Logró pintar en la comisura de sus hermosos labios un esbozo de sonrisa.

—Mucho gusto caballero, mi nombre es Miriam.

—Asombroso.

—¿Qué cosa?

—Cuando escuché tu nombre en la voz del anunciador, me pareció bonito, pero no creí que fuera tu verdadero nombre.

—¿A qué te refieres?

—Bueno, supuse que las bailarinas no usaban su nombre real

—No me avergüenzo de lo que hago, si es lo que quieres decir.

—No, no digo que lo hagas o que debas hacerlo. Solo pensé que usarías otro nombre, tal vez digamos, para proteger tu intimidad.

—Si con “intimidad”, te refieres a lo que soy fuera de aquí, creo que está bien protegida, al menos de quienes quiero protegerla.

—¿Y qué haces cuando estás fuera de aquí?

—Algunas cosas.

—¿Cuáles?… Digo, si se puede saber.

—Bueno, en realidad no salgo mucho de mi apartamento, me gusta escuchar música, leer un poco, cosas así.

—Suena interesante.

—¿Y tú qué haces fuera de aquí?

—Cosas sin importancia— dijo sonriendo un poco.

—¿Y se puede saber qué cosas sin importancia?

—Bueno, últimamente descubrí la fotografía, y he andado por ahí, tratando de tomar impresiones de éste mundo que casi no conozco.

—¿Eres fotógrafo profesional?

—Bueno, algo así más o menos, pero no hablemos de mí, soy un tema muy aburrido para una noche como esta.

Ella se fijó en aquel rostro de color canela, las cejas pobladas casi se juntaban, los ojos de un verde extraño como el mar cuando está en calma, la barba de tres días dejaba adivinar un mentón fino, y un espeso bigote marcaba sus labios, que a ella en ese momento le parecieron hermosos, y más aún, cuando alguna sonrisa dejaba ver los dientes perfectos. Muy pronto él dirigió la conversación hacia temas menos formales, y luego de algún rato, logró que ella riera con sus ocurrencias. Después de consumir dos botellas de whisky, parecían muy compenetrados ambos; ella, hacía mucho tiempo que no reía tanto, sentía por dentro una felicidad que la invadía totalmente; se había olvidado de todos los dolores y de todos los recuerdos, y aquella sensación unida al efecto del whisky, la transportaba a un mundo diferente al que ella vivía. Hacia las cuatro de la madrugada, el lugar se encontraba con menor número de clientes. Miriam aún estaba feliz con su acompañante, en el fondo de su pensamiento había una pequeña vocecita que le indicaba que toda aquella magia pronto tendría que terminar, pero ella, absorta en aquél trozo de felicidad, acallaba cualquier rumor que se pudiese escuchar.

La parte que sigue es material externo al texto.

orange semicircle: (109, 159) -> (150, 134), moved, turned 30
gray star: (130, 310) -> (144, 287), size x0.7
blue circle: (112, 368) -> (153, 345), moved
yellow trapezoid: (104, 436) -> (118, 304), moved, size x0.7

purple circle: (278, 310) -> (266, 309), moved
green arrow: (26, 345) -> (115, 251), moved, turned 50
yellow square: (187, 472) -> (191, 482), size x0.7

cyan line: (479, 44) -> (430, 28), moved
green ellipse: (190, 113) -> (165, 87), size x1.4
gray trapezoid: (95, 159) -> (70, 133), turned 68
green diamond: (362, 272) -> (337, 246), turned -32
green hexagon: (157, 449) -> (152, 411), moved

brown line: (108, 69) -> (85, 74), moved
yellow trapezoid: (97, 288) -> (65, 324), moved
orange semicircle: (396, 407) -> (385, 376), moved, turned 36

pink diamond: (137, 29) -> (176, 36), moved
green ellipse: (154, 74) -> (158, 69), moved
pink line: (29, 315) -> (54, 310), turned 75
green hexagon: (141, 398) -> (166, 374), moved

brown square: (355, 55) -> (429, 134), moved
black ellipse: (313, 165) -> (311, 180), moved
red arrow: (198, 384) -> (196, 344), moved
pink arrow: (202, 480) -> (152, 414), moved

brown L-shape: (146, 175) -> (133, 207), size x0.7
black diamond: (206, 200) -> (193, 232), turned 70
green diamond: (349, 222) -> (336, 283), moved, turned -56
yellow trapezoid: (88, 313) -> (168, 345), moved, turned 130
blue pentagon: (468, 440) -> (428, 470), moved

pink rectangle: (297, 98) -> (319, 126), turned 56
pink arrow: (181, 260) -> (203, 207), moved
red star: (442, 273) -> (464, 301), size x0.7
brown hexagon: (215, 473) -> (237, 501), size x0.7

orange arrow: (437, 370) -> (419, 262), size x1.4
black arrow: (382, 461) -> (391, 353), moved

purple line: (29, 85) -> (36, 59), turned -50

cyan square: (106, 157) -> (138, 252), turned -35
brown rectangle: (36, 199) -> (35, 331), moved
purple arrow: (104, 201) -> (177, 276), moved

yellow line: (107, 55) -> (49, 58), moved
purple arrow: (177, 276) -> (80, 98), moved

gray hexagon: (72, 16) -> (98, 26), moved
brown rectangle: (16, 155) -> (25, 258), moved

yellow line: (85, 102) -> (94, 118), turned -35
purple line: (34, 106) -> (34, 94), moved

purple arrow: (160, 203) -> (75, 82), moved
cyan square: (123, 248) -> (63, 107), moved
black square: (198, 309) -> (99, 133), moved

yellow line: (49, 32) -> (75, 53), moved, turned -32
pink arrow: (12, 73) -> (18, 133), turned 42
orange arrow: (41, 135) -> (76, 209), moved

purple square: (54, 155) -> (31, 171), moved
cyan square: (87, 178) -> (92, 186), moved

Ella misma se sorprendió un poco cuando se escuchó decir:

—¿Te parece bien si dejamos este lugar?

—Como tú quieras.

Dejaron aquel sitio, él llevaba un sobretodo negro que le llegaba hasta las rodillas, ella se había puesto un bonito abrigo de color marrón. Empezaron a caminar por la calle, compenetrándose con la fría niebla, que en ocasiones los abrazaba haciéndoles su parte de sí misma. Él encendió un cigarrillo y ella, soñando quizás, le pasaba el brazo por la cintura y mientras caminaban, se apoyaba un poco en él.

—¿Puedo hacerte una pequeña confesión?